_Task prompt_.
Starting at the line below that contains "作業で行っていたモデリングのプロセスをAIが補助、あるいは自動" and ending at the line that contains "530円の傘を「10円ある？」とかやりとりしなが", retype each line exactly as it stands, but omit the pictures.

[Dataset entries]
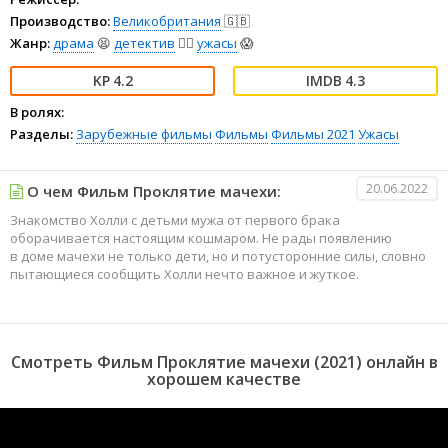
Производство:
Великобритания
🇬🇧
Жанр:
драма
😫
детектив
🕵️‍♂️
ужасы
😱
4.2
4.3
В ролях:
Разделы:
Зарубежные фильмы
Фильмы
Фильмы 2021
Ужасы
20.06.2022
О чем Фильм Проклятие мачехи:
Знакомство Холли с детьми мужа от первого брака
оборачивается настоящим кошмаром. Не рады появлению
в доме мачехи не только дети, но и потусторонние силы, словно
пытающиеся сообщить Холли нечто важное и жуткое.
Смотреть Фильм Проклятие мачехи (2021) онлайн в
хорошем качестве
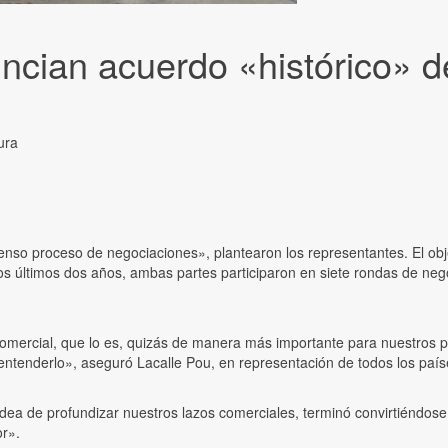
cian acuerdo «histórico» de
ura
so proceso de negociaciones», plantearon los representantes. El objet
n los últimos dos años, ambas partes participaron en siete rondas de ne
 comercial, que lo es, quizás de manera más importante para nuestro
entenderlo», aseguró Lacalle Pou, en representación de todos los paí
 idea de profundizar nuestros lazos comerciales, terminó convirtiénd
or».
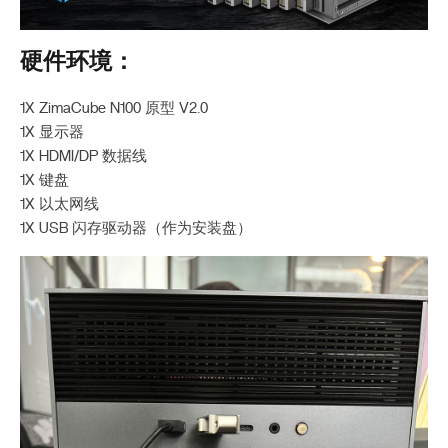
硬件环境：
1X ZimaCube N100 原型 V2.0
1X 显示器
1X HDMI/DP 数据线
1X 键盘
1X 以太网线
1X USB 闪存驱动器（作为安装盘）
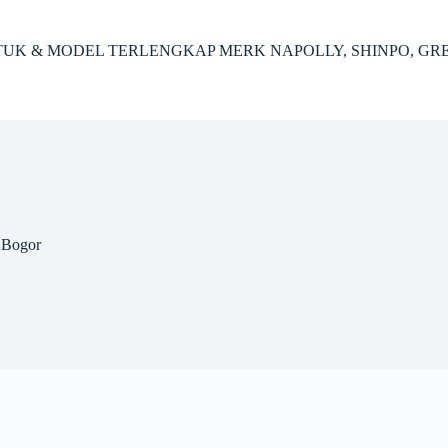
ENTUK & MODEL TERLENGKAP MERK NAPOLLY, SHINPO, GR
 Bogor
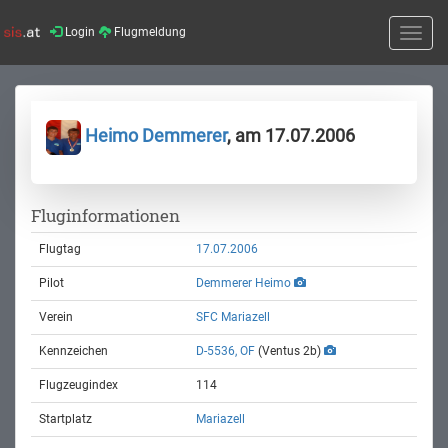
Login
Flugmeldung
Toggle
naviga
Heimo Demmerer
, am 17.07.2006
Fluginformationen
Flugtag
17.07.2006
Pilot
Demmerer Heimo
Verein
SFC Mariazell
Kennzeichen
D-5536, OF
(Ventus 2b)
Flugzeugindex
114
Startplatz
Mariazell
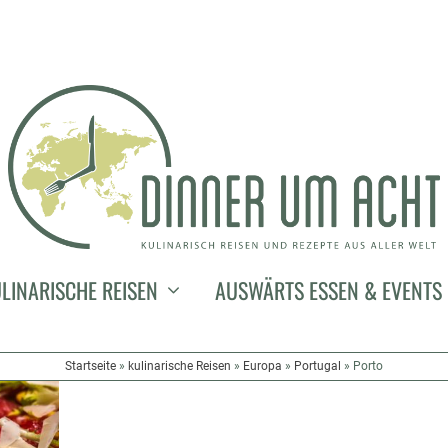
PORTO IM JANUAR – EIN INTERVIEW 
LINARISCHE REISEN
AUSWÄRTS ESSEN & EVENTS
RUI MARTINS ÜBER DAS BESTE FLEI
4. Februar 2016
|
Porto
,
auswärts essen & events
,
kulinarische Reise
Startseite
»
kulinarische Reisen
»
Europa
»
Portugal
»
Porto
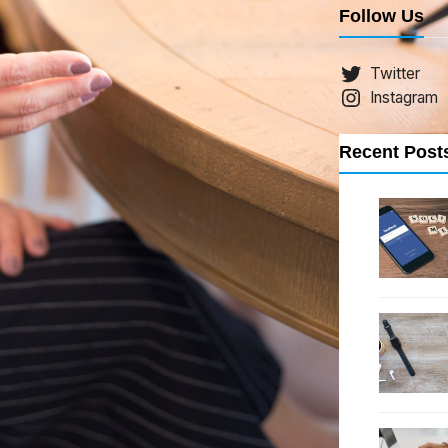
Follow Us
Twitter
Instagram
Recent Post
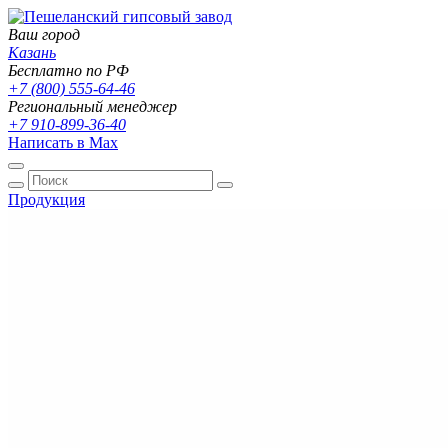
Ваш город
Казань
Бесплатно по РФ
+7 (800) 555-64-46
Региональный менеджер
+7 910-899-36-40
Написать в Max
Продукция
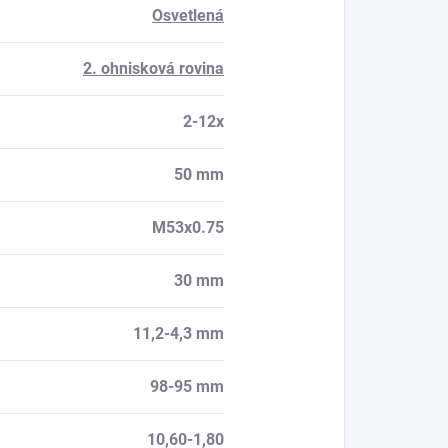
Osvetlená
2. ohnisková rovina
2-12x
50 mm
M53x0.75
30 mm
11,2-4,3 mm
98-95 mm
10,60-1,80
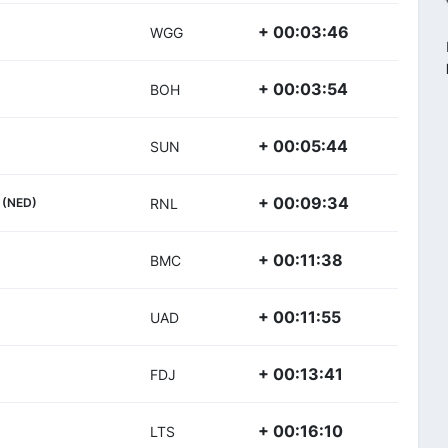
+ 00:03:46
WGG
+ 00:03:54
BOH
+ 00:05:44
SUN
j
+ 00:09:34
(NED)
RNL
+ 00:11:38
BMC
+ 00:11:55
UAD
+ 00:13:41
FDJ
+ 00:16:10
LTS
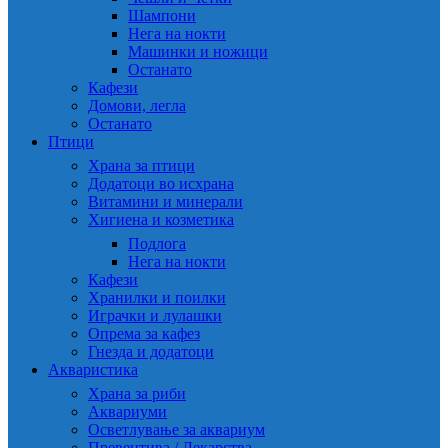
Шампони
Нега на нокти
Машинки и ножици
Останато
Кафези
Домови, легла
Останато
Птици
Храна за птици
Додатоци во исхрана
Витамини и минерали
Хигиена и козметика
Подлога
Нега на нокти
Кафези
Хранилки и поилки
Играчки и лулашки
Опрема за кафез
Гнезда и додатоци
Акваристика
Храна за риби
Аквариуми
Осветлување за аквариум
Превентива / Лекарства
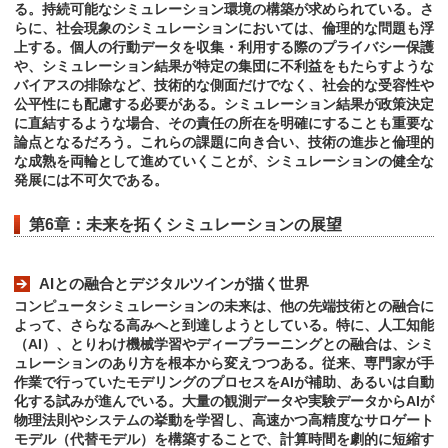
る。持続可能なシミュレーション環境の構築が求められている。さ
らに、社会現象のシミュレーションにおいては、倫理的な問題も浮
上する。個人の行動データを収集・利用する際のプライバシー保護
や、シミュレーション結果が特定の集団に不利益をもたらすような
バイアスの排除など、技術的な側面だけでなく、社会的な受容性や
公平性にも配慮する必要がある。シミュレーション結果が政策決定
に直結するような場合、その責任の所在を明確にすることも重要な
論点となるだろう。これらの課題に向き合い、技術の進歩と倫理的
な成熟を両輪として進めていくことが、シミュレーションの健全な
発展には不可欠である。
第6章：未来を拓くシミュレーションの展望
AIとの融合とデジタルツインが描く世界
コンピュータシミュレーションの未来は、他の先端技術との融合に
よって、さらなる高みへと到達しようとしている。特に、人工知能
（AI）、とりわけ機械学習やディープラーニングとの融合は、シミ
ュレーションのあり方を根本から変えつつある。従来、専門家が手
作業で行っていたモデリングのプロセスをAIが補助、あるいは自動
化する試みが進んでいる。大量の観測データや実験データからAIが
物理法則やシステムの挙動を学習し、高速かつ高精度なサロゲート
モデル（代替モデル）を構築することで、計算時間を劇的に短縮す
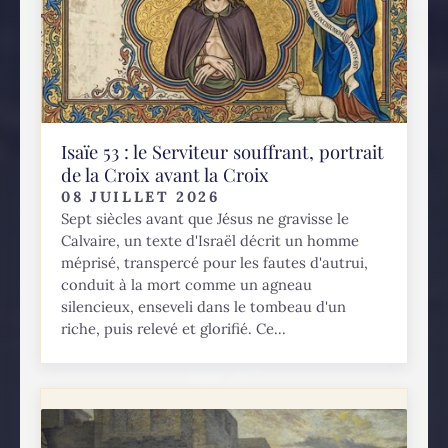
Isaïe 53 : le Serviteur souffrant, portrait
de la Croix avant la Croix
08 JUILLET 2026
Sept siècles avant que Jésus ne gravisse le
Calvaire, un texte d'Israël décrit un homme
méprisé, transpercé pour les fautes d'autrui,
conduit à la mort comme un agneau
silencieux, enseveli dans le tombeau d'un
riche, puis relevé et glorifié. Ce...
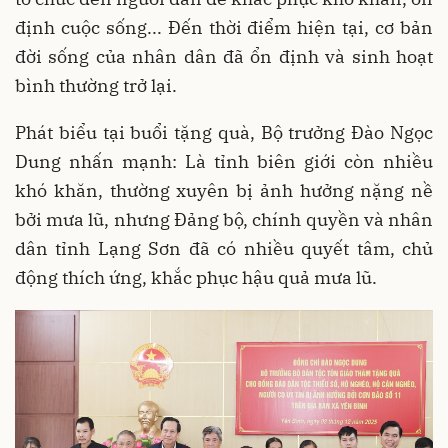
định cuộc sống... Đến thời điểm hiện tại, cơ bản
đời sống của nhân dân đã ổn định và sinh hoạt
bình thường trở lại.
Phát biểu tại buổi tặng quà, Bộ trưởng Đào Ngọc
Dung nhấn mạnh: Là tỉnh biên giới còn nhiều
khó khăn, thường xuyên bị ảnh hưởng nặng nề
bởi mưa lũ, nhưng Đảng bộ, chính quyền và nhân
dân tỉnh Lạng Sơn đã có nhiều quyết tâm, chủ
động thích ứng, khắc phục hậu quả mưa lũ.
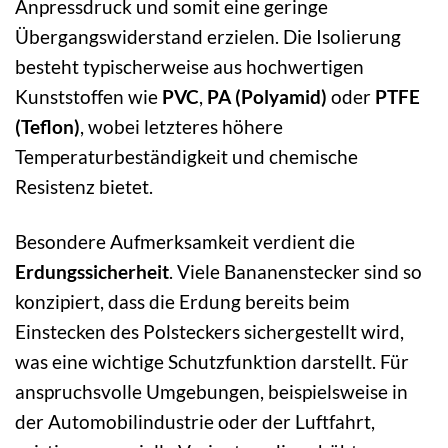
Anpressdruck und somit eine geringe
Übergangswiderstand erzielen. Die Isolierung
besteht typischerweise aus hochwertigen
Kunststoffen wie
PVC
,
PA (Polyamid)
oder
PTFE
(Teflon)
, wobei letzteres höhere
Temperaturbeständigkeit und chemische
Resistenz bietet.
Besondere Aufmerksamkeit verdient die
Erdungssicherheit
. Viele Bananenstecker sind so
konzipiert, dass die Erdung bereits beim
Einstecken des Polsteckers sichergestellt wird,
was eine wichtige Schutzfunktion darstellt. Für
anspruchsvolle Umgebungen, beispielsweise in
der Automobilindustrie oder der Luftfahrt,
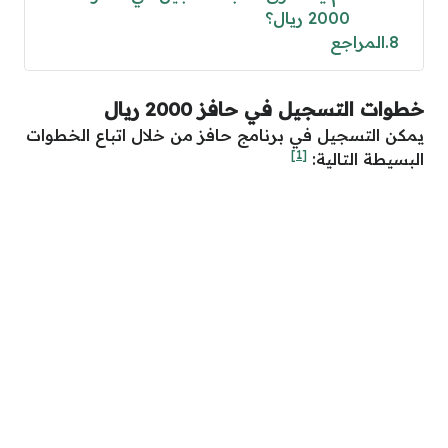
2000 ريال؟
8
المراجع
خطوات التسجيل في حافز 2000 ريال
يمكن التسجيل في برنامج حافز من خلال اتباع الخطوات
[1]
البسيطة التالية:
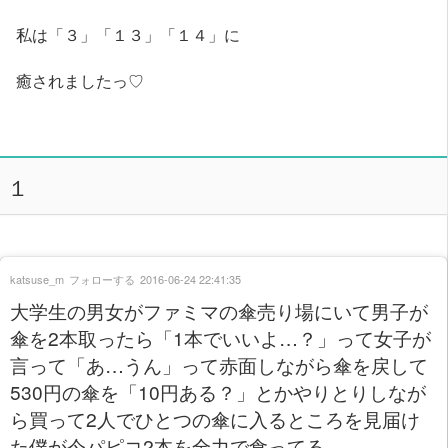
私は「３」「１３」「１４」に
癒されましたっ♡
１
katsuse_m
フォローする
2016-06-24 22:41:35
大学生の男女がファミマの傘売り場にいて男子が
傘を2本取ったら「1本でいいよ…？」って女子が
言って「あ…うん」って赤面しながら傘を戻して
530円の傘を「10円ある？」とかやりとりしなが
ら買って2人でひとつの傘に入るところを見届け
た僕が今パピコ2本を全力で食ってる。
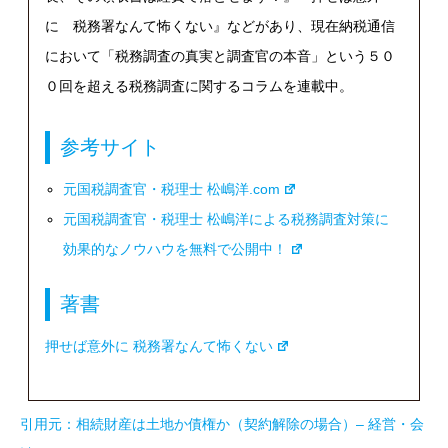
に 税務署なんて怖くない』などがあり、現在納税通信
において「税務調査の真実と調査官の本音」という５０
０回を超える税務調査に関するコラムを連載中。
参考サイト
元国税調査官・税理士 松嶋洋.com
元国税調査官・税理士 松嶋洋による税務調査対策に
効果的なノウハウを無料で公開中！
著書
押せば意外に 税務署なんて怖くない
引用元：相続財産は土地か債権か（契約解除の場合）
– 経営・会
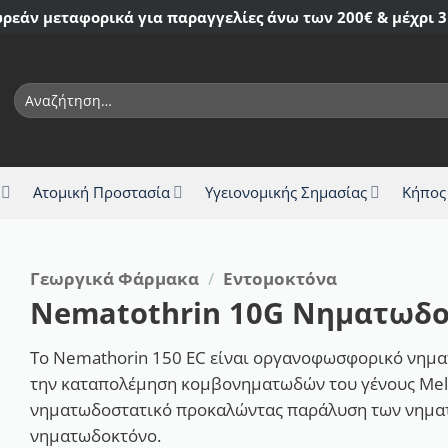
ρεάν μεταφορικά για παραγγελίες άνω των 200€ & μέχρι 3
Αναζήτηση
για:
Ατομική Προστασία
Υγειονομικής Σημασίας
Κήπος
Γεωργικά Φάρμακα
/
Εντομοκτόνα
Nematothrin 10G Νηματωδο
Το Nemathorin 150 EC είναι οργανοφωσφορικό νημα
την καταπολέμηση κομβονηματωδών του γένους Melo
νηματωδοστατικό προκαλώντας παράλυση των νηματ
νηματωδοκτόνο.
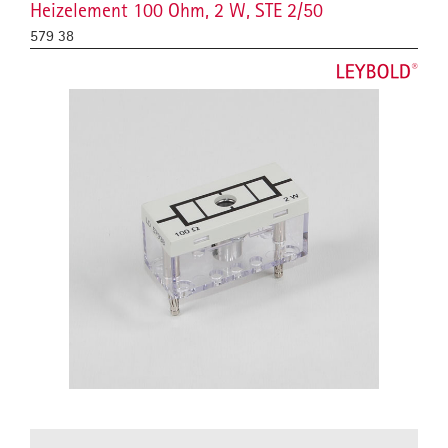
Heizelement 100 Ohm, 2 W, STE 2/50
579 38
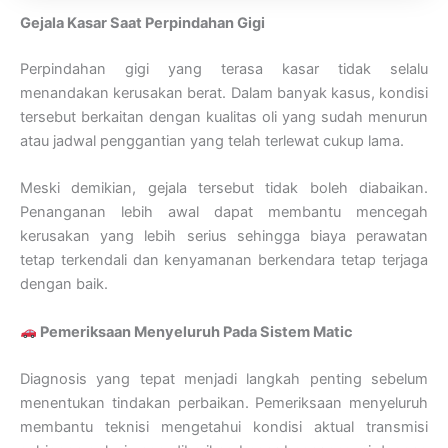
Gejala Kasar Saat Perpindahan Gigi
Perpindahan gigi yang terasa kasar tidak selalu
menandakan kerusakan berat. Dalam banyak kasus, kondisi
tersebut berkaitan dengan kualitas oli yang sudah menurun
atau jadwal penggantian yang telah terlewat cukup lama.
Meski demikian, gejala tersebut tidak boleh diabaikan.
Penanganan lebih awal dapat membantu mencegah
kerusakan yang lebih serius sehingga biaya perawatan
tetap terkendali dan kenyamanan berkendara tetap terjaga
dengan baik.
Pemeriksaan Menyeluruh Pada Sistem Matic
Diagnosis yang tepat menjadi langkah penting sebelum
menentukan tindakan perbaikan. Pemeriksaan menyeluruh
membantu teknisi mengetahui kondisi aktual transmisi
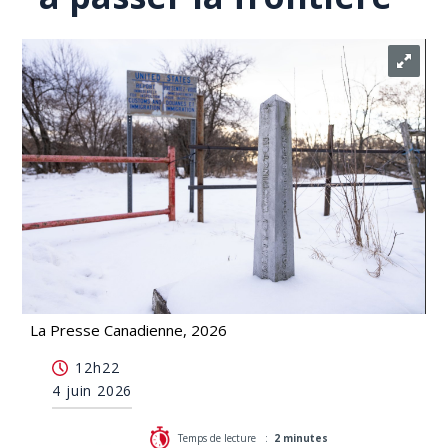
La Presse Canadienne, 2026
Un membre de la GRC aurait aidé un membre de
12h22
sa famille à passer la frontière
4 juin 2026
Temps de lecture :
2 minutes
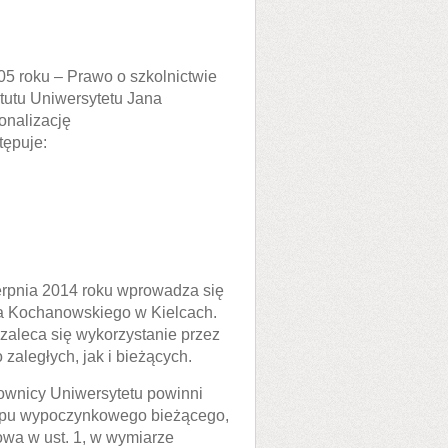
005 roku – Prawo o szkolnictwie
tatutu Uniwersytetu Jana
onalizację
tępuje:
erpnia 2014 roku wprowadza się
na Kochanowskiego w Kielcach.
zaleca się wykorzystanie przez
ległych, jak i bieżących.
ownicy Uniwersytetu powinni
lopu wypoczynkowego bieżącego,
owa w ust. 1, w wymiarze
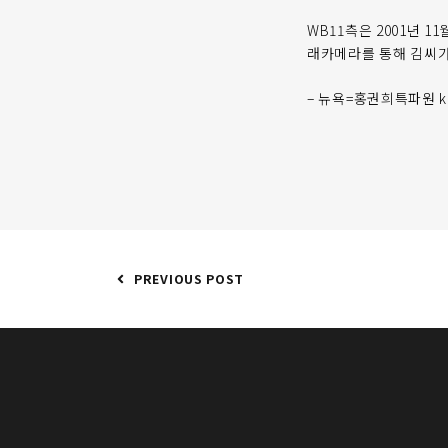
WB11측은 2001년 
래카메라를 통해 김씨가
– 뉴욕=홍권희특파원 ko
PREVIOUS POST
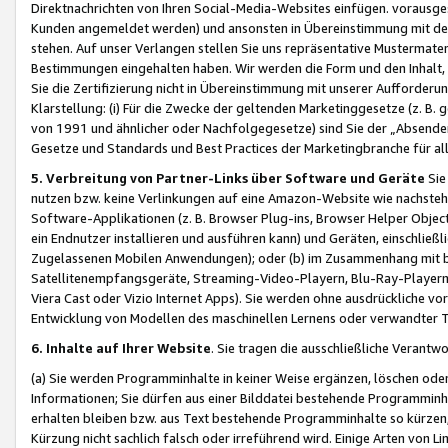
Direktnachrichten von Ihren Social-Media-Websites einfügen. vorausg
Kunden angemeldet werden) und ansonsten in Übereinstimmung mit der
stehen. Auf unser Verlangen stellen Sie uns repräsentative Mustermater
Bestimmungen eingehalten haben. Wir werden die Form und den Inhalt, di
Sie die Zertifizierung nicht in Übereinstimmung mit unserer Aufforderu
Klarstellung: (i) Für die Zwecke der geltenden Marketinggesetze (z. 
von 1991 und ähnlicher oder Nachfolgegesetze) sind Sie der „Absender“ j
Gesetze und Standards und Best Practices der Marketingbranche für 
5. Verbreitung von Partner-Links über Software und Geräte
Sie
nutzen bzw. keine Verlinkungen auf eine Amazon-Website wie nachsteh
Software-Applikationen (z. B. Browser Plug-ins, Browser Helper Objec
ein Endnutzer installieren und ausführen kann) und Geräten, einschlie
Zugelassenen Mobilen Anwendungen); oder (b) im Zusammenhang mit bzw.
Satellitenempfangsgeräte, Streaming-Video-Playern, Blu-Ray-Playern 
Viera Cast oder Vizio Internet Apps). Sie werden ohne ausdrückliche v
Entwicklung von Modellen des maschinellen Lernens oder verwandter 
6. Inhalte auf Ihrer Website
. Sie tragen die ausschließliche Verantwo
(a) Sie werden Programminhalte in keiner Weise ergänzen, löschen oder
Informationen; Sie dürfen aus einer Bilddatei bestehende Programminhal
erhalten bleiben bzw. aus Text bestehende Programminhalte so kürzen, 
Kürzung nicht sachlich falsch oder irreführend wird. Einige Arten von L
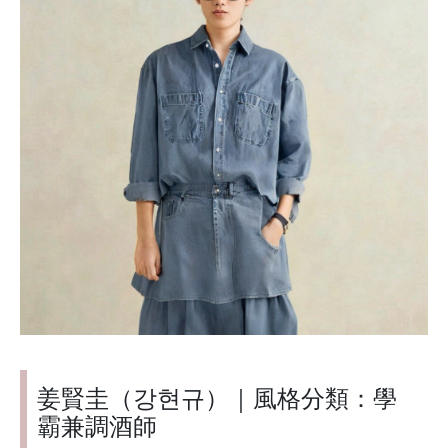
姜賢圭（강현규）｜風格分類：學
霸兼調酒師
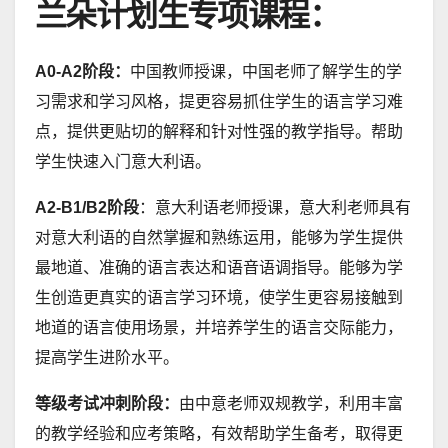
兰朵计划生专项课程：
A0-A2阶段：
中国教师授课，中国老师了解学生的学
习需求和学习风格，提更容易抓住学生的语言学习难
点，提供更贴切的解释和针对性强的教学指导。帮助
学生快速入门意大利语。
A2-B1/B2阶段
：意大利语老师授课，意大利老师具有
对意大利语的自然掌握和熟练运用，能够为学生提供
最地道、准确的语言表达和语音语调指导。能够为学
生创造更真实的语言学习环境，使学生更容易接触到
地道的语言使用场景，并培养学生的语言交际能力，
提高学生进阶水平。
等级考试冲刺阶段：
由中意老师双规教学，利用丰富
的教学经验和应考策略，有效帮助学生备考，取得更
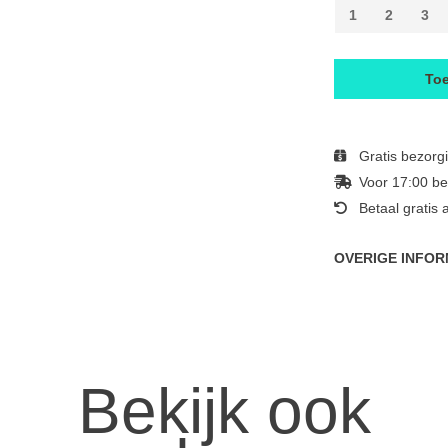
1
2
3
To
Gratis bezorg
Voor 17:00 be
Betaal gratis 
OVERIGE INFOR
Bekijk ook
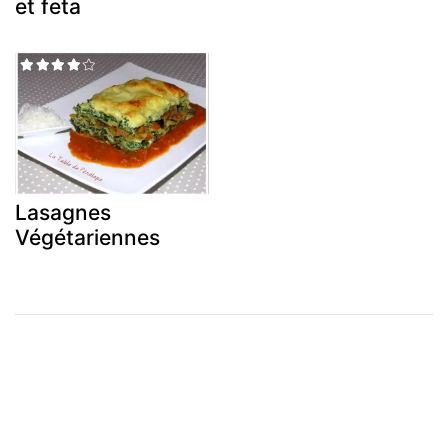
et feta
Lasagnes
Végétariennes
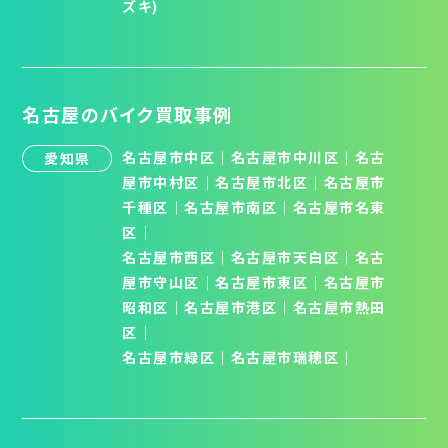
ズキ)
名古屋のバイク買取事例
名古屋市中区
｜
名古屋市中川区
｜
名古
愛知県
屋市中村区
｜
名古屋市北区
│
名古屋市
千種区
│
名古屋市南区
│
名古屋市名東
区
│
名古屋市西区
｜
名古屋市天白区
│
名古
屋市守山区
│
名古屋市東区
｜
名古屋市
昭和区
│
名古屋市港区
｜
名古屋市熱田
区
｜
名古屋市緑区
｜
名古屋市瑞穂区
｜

_Solved exercise_.
作業で行っていたモデリングのプロセスをAIが補助、あるいは自動
化する試みが進んでいる。大量の観測データや実験データからAIが
物理法則やシステムの挙動を学習し、高速かつ高精度なサロゲート
モデル（代替モデル）を構築することで、計算時間を劇的に短縮す
Isaïe 53 : le Serviteur souffrant, portrait
de la Croix avant la Croix
08 JUILLET 2026
Sept siècles avant que Jésus ne gravisse le
Calvaire, un texte d'Israël décrit un homme
méprisé, transpercé pour les fautes d'autrui,
conduit à la mort comme un agneau
silencieux, enseveli dans le tombeau d'un
riche, puis relevé et glorifié. Ce...
định cuộc sống... Đến thời điểm hiện tại, cơ bản
đời sống của nhân dân đã ổn định và sinh hoạt
bình thường trở lại.
Phát biểu tại buổi tặng quà, Bộ trưởng Đào Ngọc
Dung nhấn mạnh: Là tỉnh biên giới còn nhiều
khó khăn, thường xuyên bị ảnh hưởng nặng nề
bởi mưa lũ, nhưng Đảng bộ, chính quyền và nhân
dân tỉnh Lạng Sơn đã có nhiều quyết tâm, chủ
động thích ứng, khắc phục hậu quả mưa lũ.
Anpressdruck und somit eine geringe
Übergangswiderstand erzielen. Die Isolierung
besteht typischerweise aus hochwertigen
Kunststoffen wie
PVC
,
PA (Polyamid)
oder
PTFE
(Teflon)
, wobei letzteres höhere
Temperaturbeständigkeit und chemische
Resistenz bietet.
Besondere Aufmerksamkeit verdient die
Erdungssicherheit
. Viele Bananenstecker sind so
konzipiert, dass die Erdung bereits beim
Einstecken des Polsteckers sichergestellt wird,
was eine wichtige Schutzfunktion darstellt. Für
anspruchsvolle Umgebungen, beispielsweise in
der Automobilindustrie oder der Luftfahrt,
2000 ريال؟
8
المراجع
خطوات التسجيل في حافز 2000 ريال
يمكن التسجيل في برنامج حافز من خلال اتباع الخطوات
[1]
البسيطة التالية:
私は「３」「１３」「１４」に
癒されましたっ♡
１
katsuse_m
フォローする
2016-06-24 22:41:35
大学生の男女がファミマの傘売り場にいて男子が
傘を2本取ったら「1本でいいよ…？」って女子が
言って「あ…うん」って赤面しながら傘を戻して
530円の傘を「10円ある？」とかやりとりしなが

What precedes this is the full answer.